(Task goal):
Could you repeat the records below exactly, without the pictures?
-----
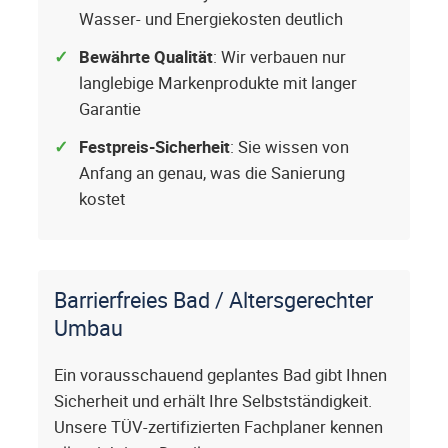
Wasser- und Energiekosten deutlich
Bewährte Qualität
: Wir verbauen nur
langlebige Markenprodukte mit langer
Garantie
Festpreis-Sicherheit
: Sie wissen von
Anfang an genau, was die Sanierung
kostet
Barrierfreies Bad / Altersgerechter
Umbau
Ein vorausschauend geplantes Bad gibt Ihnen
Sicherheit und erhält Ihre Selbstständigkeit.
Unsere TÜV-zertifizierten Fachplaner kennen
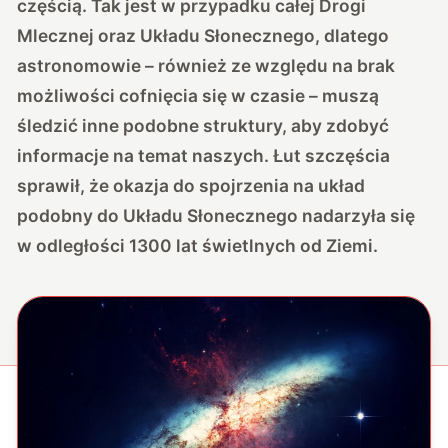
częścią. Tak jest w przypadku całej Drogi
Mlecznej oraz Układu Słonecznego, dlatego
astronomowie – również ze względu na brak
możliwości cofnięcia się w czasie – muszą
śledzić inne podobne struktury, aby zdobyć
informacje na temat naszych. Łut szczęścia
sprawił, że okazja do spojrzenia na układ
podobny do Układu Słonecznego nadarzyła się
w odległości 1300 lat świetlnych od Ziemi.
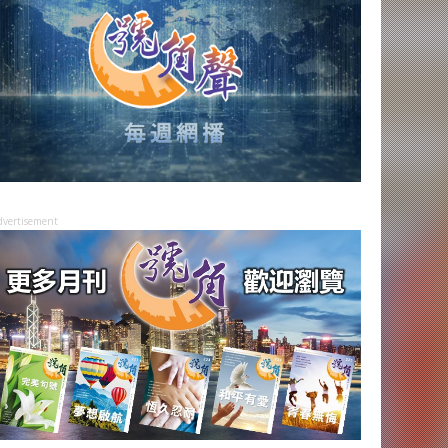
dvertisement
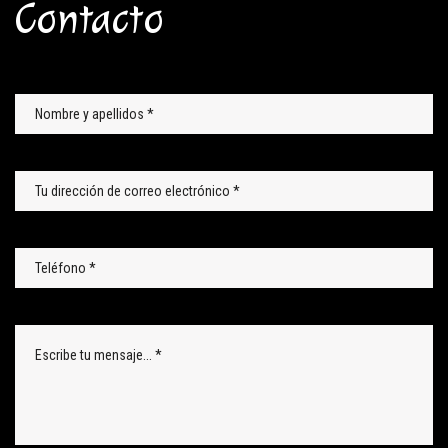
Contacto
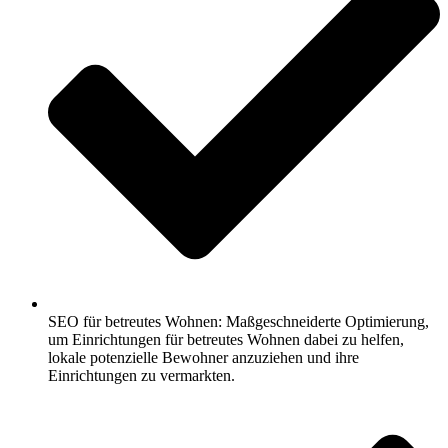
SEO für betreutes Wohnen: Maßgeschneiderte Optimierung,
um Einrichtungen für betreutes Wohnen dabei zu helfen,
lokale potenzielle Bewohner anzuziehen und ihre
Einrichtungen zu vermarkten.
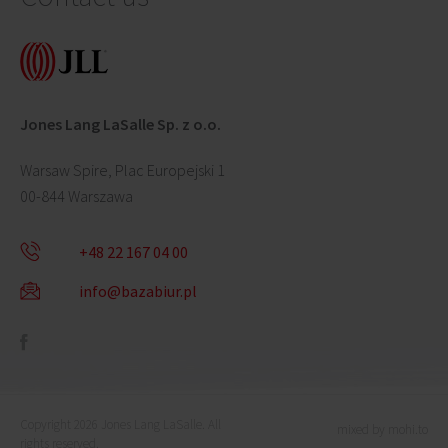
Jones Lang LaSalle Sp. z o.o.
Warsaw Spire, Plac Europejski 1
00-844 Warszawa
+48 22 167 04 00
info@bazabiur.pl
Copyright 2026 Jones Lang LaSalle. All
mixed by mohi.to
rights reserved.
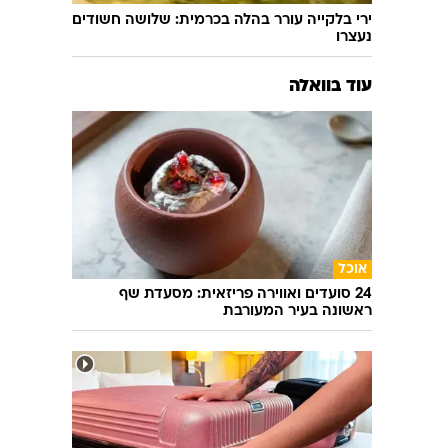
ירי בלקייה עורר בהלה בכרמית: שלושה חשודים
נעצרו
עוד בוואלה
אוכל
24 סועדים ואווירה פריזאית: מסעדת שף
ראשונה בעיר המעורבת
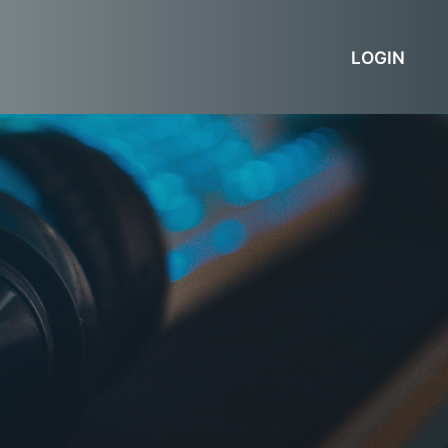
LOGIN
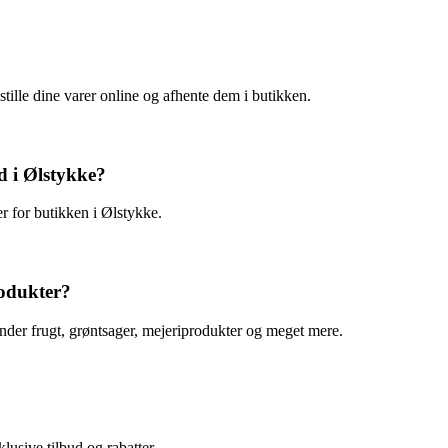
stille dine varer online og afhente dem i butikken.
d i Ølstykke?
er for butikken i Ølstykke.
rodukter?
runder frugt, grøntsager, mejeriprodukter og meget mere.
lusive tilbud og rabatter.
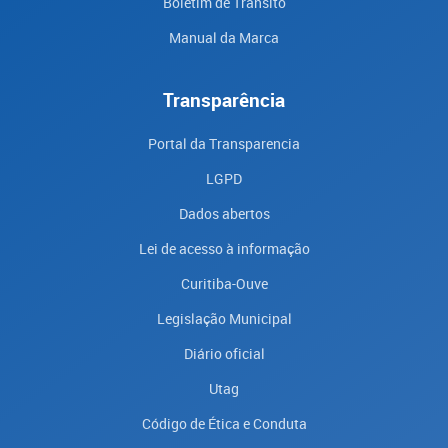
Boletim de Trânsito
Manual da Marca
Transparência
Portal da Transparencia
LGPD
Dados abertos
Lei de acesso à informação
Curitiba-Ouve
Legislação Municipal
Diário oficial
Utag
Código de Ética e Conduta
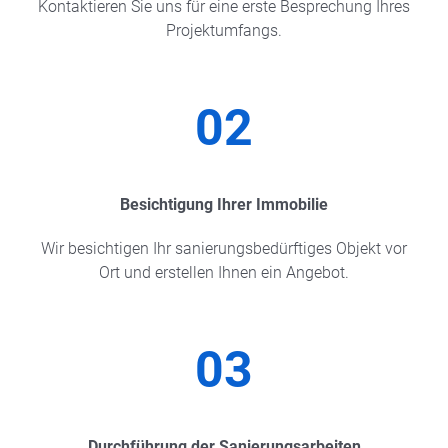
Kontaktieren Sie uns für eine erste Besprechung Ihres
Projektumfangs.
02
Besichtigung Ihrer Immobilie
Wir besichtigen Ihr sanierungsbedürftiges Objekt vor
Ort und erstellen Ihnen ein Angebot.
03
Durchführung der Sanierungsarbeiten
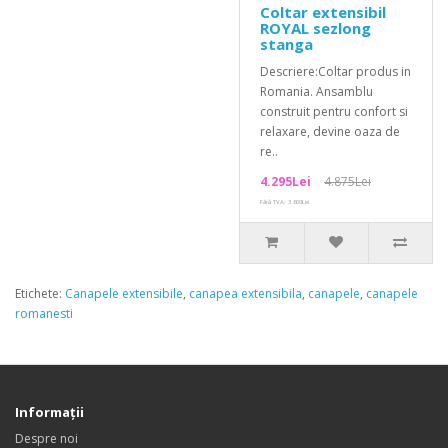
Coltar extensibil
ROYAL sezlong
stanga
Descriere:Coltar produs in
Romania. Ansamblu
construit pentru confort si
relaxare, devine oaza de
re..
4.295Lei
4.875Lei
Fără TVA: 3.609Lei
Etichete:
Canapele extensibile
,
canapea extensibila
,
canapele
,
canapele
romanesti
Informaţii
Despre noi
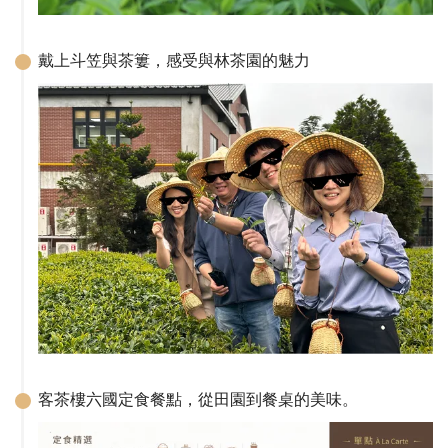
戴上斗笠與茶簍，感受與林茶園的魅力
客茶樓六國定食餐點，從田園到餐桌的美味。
-----
(Answer space):
Wasser- und Energiekosten deutlich
Bewährte Qualität
: Wir verbauen nur
langlebige Markenprodukte mit langer
Garantie
Festpreis-Sicherheit
: Sie wissen von
Anfang an genau, was die Sanierung
kostet
Barrierfreies Bad / Altersgerechter
Umbau
Ein vorausschauend geplantes Bad gibt Ihnen
Sicherheit und erhält Ihre Selbstständigkeit.
Unsere TÜV-zertifizierten Fachplaner kennen
częścią. Tak jest w przypadku całej Drogi
Mlecznej oraz Układu Słonecznego, dlatego
astronomowie – również ze względu na brak
możliwości cofnięcia się w czasie – muszą
śledzić inne podobne struktury, aby zdobyć
informacje na temat naszych. Łut szczęścia
sprawił, że okazja do spojrzenia na układ
podobny do Układu Słonecznego nadarzyła się
w odległości 1300 lat świetlnych od Ziemi.
dvertisement
Contacto
SEO für betreutes Wohnen: Maßgeschneiderte Optimierung,
um Einrichtungen für betreutes Wohnen dabei zu helfen,
lokale potenzielle Bewohner anzuziehen und ihre
Einrichtungen zu vermarkten.
Jones Lang LaSalle Sp. z o.o.
Warsaw Spire, Plac Europejski 1
00-844 Warszawa
+48 22 167 04 00
info@bazabiur.pl
Copyright 2026 Jones Lang LaSalle. All
mixed by mohi.to
rights reserved.
ירי בלקייה עורר בהלה בכרמית: שלושה חשודים
נעצרו
עוד בוואלה
אוכל
24 סועדים ואווירה פריזאית: מסעדת שף
ראשונה בעיר המעורבת
LOGIN
stille dine varer online og afhente dem i butikken.
d i Ølstykke?
er for butikken i Ølstykke.
rodukter?
runder frugt, grøntsager, mejeriprodukter og meget mere.
lusive tilbud og rabatter.
Boletim de Trânsito
Manual da Marca
Transparência
Portal da Transparencia
LGPD
Dados abertos
Lei de acesso à informação
Curitiba-Ouve
Legislação Municipal
Diário oficial
Utag
Código de Ética e Conduta
Kontaktieren Sie uns für eine erste Besprechung Ihres
Projektumfangs.
02
Besichtigung Ihrer Immobilie
Wir besichtigen Ihr sanierungsbedürftiges Objekt vor
Ort und erstellen Ihnen ein Angebot.
03
Durchführung der Sanierungsarbeiten
Coltar extensibil
ROYAL sezlong
stanga
Descriere:Coltar produs in
Romania. Ansamblu
construit pentru confort si
relaxare, devine oaza de
re..
4.295Lei
4.875Lei
Fără TVA: 3.609Lei
Etichete:
Canapele extensibile
,
canapea extensibila
,
canapele
,
canapele
romanesti
Informaţii
Despre noi
戴上斗笠與茶簍，感受與林茶園的魅力
客茶樓六國定食餐點，從田園到餐桌的美味。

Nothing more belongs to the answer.